Availability of Data and Materials

Data are available upon request, although availability may be limited due to patient confidentiality. The data associated with this study have not been deposited in any publicly available repository.

Author Contributions

All work was conceived and completed by KM. KM contributed to editorial changes in the manuscript. KM read and approved the final manuscript. KM has participated sufficiently in the work and agreed to be accountable for all aspects of the work.

Ethics Approval and Consent to Participate

All study participants provided written informed consent. The study was conducted in accordance with the Declaration of Helsinki.
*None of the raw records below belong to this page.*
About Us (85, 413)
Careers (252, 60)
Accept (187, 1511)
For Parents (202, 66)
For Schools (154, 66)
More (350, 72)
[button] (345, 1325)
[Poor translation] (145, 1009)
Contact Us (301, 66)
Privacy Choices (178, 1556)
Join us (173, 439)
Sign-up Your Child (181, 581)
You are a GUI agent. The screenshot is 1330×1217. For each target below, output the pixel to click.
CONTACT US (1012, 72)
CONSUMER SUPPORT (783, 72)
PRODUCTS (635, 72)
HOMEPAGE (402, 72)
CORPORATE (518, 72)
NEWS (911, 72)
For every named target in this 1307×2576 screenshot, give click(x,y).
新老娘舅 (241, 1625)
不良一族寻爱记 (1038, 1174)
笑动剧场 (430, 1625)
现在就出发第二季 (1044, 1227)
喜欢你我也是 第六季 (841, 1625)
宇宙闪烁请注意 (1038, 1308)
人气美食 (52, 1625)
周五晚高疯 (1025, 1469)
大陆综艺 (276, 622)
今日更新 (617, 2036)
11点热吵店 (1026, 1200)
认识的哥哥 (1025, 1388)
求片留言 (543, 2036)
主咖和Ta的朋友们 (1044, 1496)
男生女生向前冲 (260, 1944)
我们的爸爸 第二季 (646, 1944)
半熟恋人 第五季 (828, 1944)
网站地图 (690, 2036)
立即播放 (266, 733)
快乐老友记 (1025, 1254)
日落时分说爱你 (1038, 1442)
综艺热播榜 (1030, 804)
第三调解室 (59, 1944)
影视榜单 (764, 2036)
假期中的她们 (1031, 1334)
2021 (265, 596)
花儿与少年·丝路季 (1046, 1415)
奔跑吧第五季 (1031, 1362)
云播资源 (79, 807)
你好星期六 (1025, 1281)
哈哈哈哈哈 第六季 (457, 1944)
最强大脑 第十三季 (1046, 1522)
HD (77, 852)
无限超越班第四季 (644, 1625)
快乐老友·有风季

The study was approved by the Toyama Medical Association Ethics Committee (approval#: 2016-010) and the Ethics Committee of the Toyama Prefectural Rehabilitation Hospital & Support Center for Children (approval# 47).

Acknowledgment

I appreciate the contribution of Dr. Yukichi Inoue at the Toyama Prefectural Rehabilitation Hospital & Support Center for Children, who conducted the rTMS procedures as my co–researcher. Unfortunately, he died during the present study on April 16, 2021. I thank Ms. Takako Miwa for her technical help.

Funding

This research received no external funding.

Conflict of Interest

The author declares no conflict of interest.